Opendkim was not working. Eventually this clued (not here) me in that the openkim config files where fine but the systemd script was buggered

So if your config files are right but the daemon refuses to follow orders try this

edit /lib/systemd/system/opendkim.service

from this

[Unit]
Description=OpenDKIM DomainKeys Identified Mail (DKIM) Milter
Documentation=man:opendkim(8) man:opendkim.conf(5) man:opendkim-genkey(8) man:opendkim-genzone(8) man:opendkim-testadsp(8) man:opendkim-testkey http://www.opendkim.org/docs.html
After=network.target nss-lookup.target

[Service]
Type=forking
PIDFile=/var/run/opendkim/opendkim.pid
User=opendkim
UMask=0007
ExecStart=/usr/sbin/opendkim -P /var/run/opendkim/opendkim.pid -p local:/var/run/opendkim/opendkim.sock
Restart=on-failure
ExecReload=/bin/kill -USR1 $MAINPID

[Install]
WantedBy=multi-user.target

to

[Unit]
Description=OpenDKIM DomainKeys Identified Mail (DKIM) Milter
Documentation=man:opendkim(8) man:opendkim.conf(5) man:opendkim-genkey(8) man:opendkim-genzone(8) man:opendkim-testadsp(8) man:opendkim-testkey http://www.opendkim.org/docs.html
After=network.target nss-lookup.target[Service]
Type=forking
PIDFile=/var/run/opendkim/opendkim.pid
User=opendkim
UMask=0007
ExecStart=/usr/sbin/opendkim -P /var/run/opendkim/opendkim.pid -p local:/var/run/opendkim/opendkim.sock -p inet:8891:localhost
Restart=on-failure
ExecReload=/bin/kill -USR1 $MAINPID

[Install]
WantedBy=multi-user.target

run (as root)

  • systemctl daemon-reload
  • /etc/init.d/opendkim restart

I hate systemd – that caused me six days of bug hunting it is limiting

Postfix needs a blog post on its own.

Opendmarc

I needed to re-enable it to start on boot oh the joys of systemd where init.d is thought as an unreliable forgetful moron and systemd knows best when clearly it is as fucked up (my blog)

It still did connect so it is a journey in systemd to fix (see opendkim magic above)

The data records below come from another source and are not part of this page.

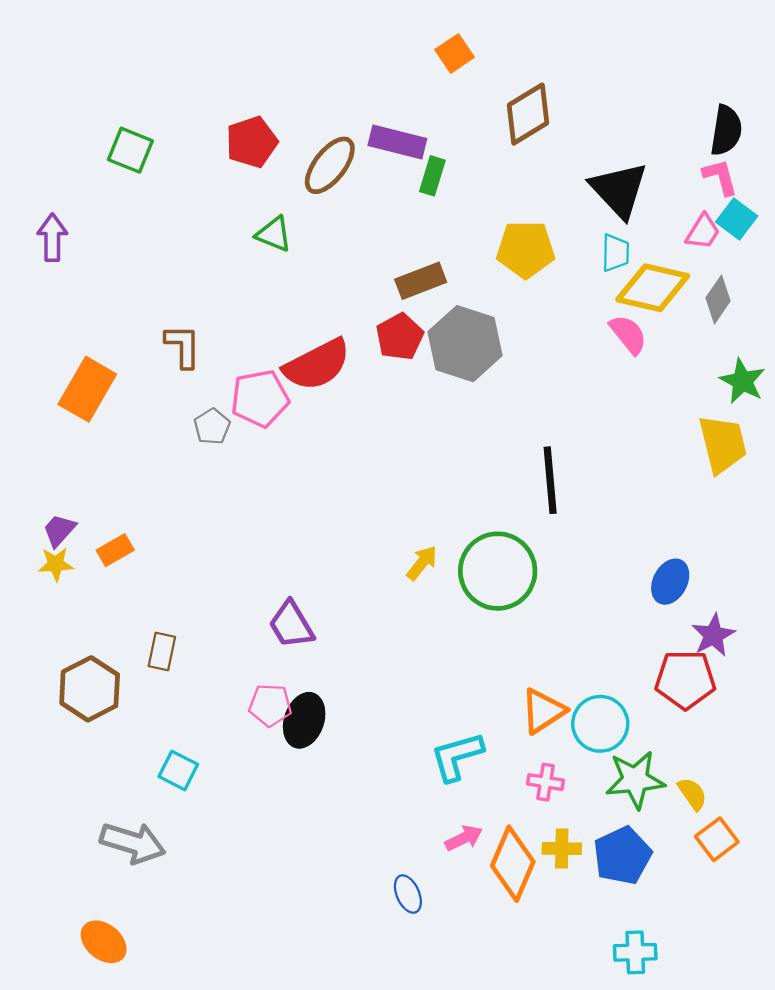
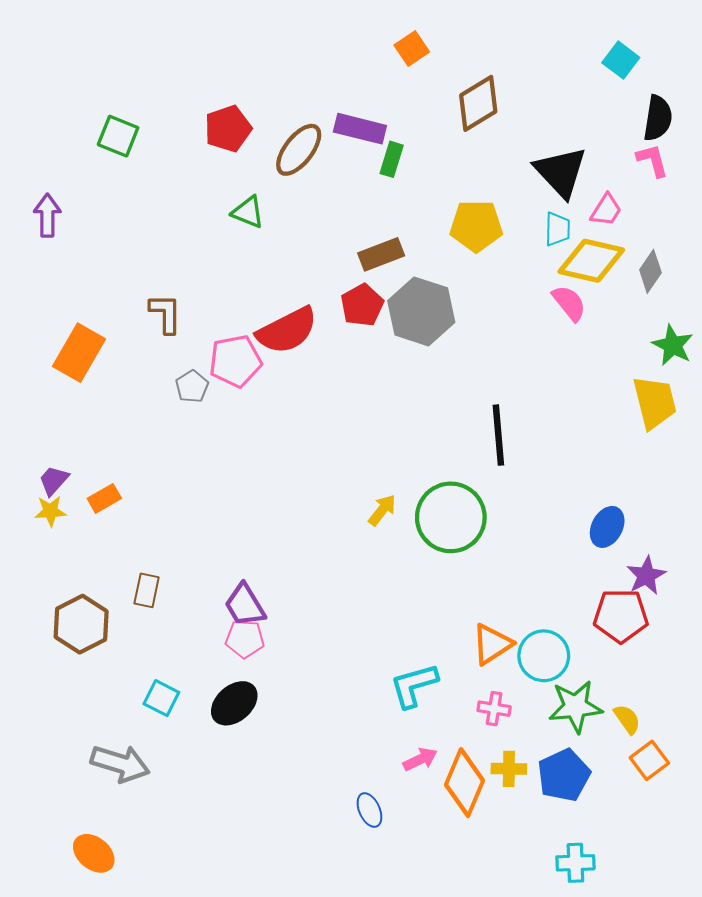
cyan square: (737, 219) -> (621, 60), moved
pink trapezoid: (703, 232) -> (606, 210), moved
purple trapezoid: (291, 625) -> (245, 605), moved
black ellipse: (304, 720) -> (234, 703), moved, turned 30

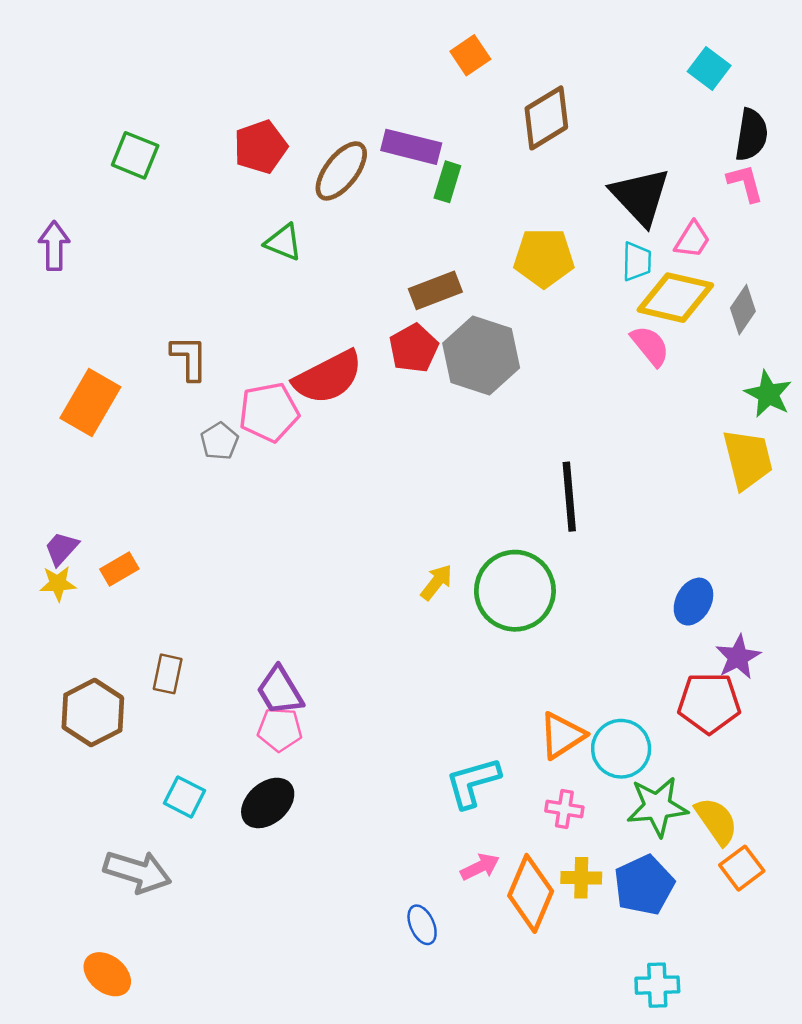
yellow semicircle: (627, 719) -> (716, 821), size x1.4

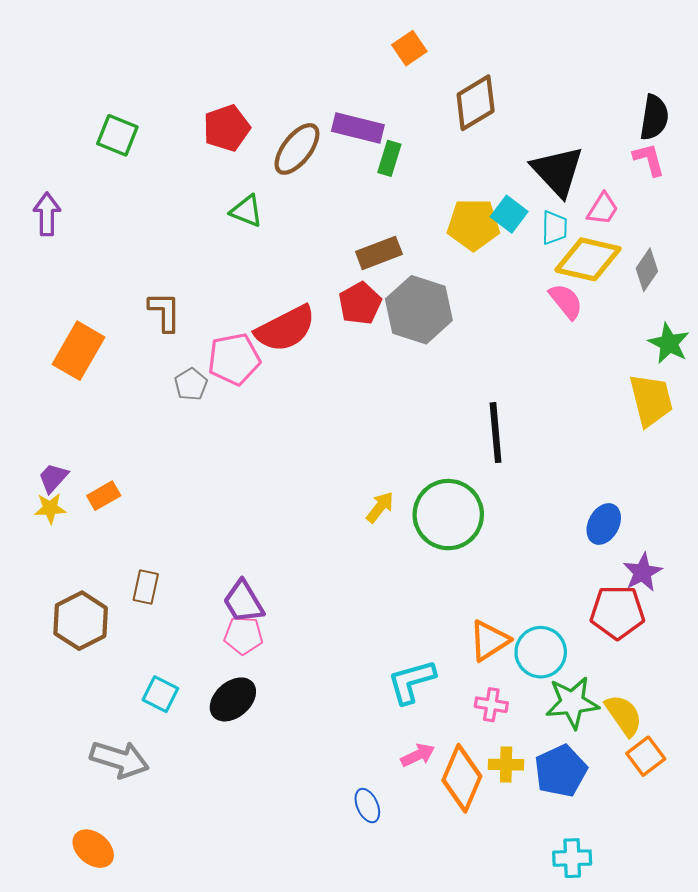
cyan square: (709, 68) -> (509, 214), moved

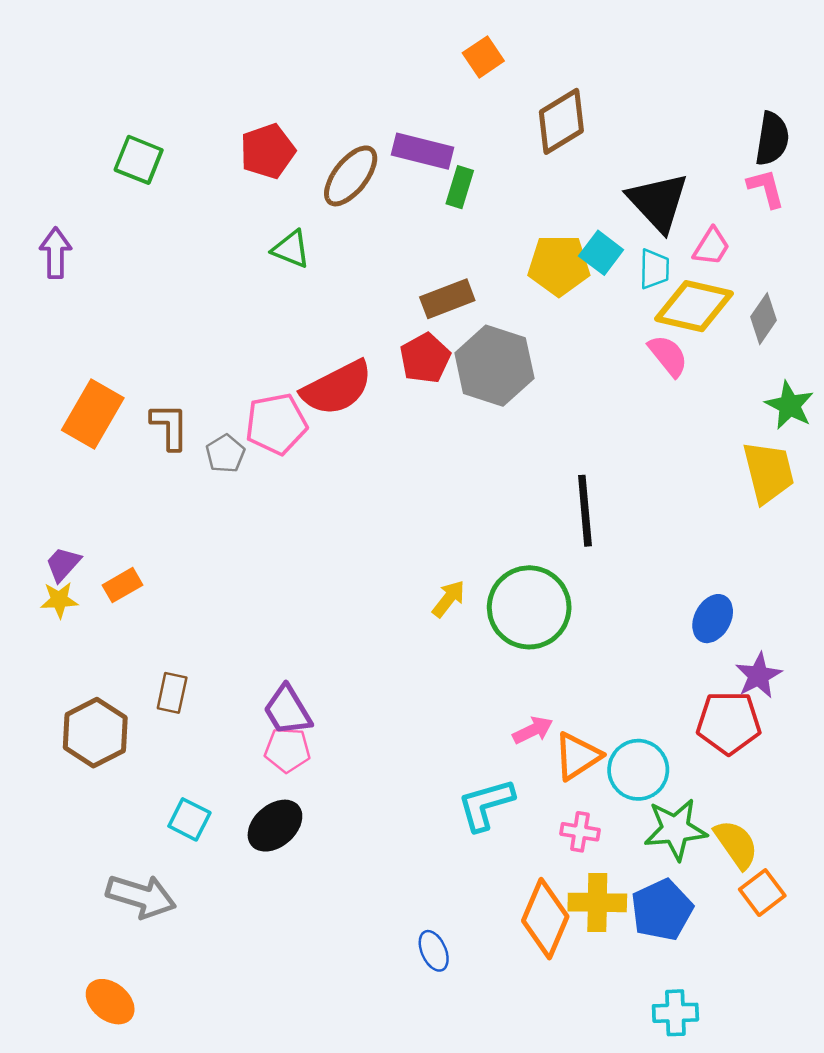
brown L-shape: (165, 312) -> (170, 426), moved
pink arrow: (418, 755) -> (533, 730), moved
yellow cross: (506, 765) -> (597, 902), size x1.4

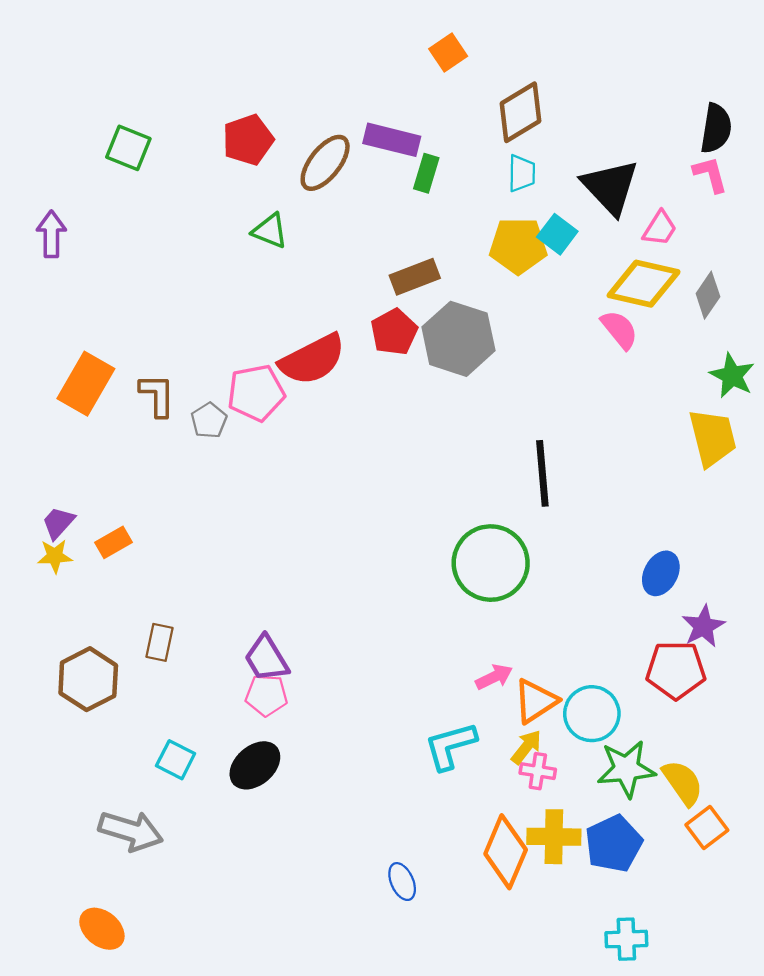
cyan trapezoid: (654, 269) -> (522, 173), moved
yellow arrow: (449, 599) -> (526, 747), moved

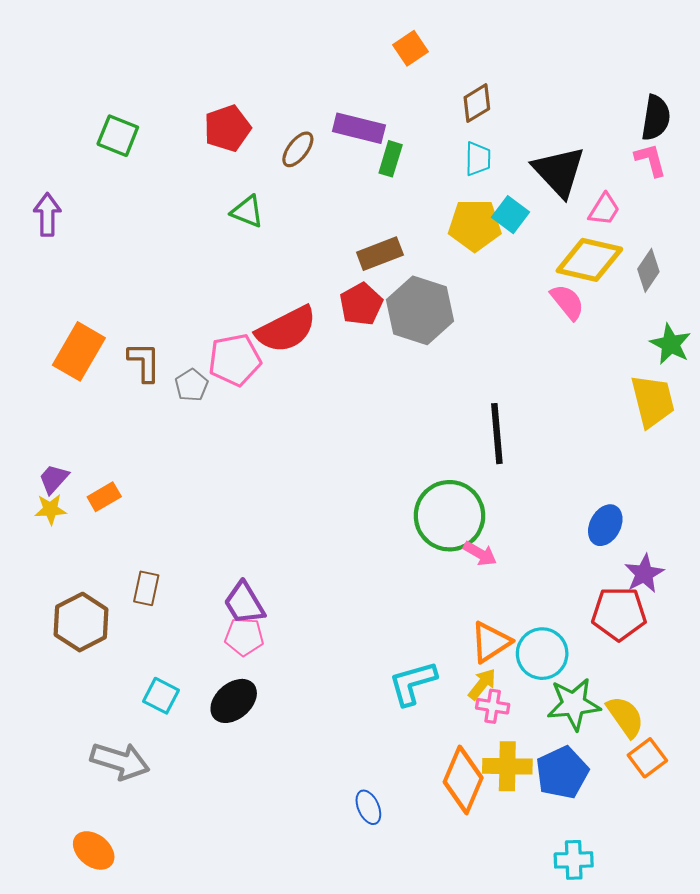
brown diamond: (521, 112) -> (477, 103), size x0.7
brown ellipse: (325, 163) -> (298, 149), size x0.7
pink arrow: (494, 677) -> (480, 554), moved, turned 56

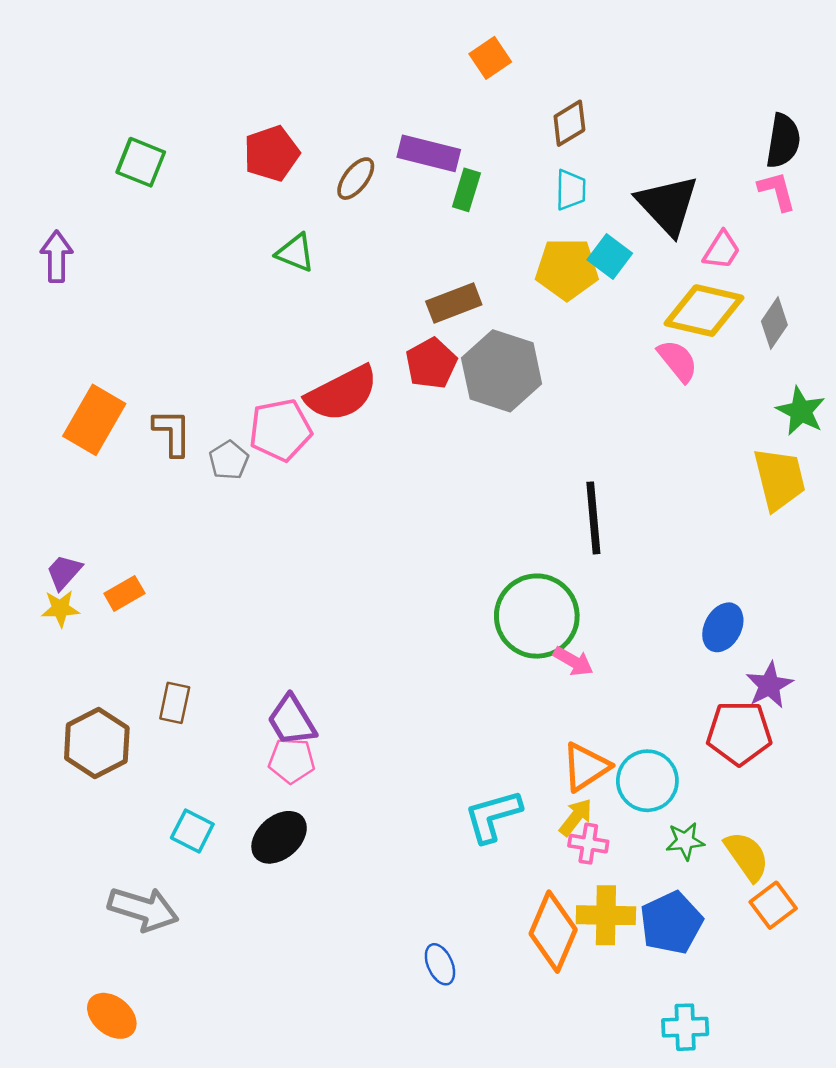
green star: (574, 704) -> (685, 841), size x0.6

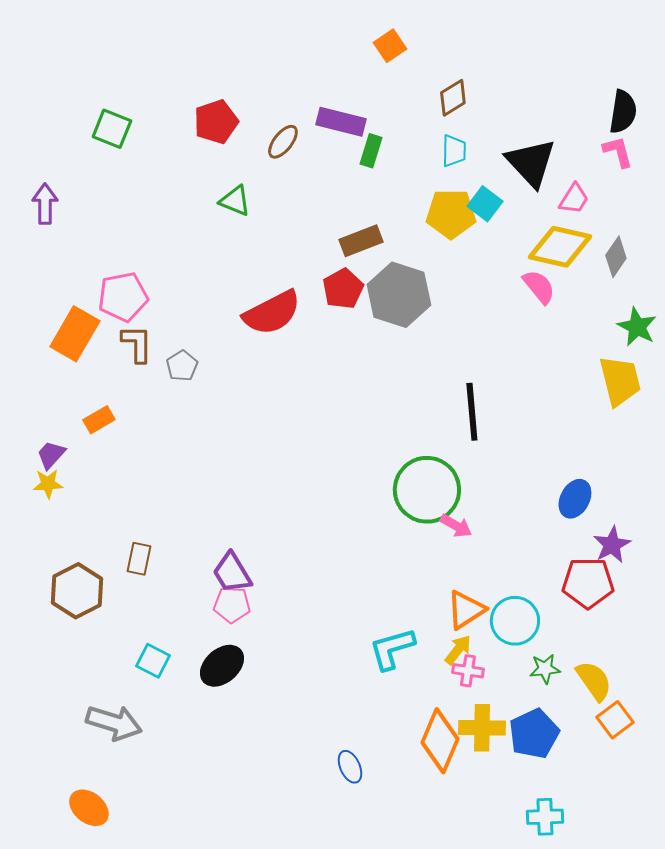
pink pentagon: (280, 430) -> (123, 297), moved
orange rectangle: (124, 593) -> (99, 420), moved

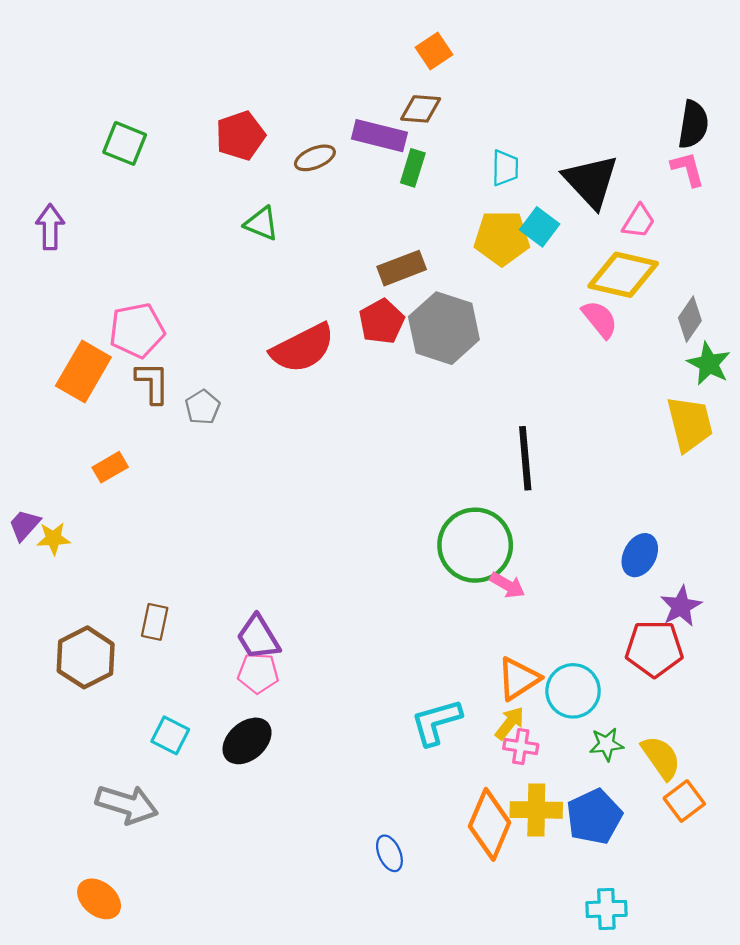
brown diamond: (453, 98) -> (421, 109), moved, turned 36
brown ellipse: (283, 142) -> (315, 158), turned 30
gray diamond: (616, 257) -> (690, 319), moved
purple trapezoid: (51, 455) -> (24, 525), moved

dmarc reports does not like interval and day together which appeared ok in Jessie

It is still a bit broken so nobody is being sent reports – not that many dmarc enabled domains who ‘specailise’ in just that really care about (my blog).  HistoryFile does not record data – why – no idea

-rw-rw-r– 1 opendmarc opendmarc 0 Jul 10 10:08 opendmarc.log

So a headscratcher. – and not something i can fix.

Postgres 9.4

I chowned a snakeoiil key – tested more cosmetic this than a issue which continues from Jessie..

Logwatch

Is a use full thing in my opinion although a little lacking in places moves from 7am to midnight for timing

Bind

Stops telling you if you do not have a specific spf record even though i have text records containing spf for the benefit of all the mostly retarded who run microsoft windows servers who have issues

mod_defensibile

Jury is out on if this is broken or the dns is bad. Or alternatively no rbl listed ip’s visited.

To fix

opendmarc loging, postfix startup, mod_defensible

Would i recommend the upgrade – at this point no.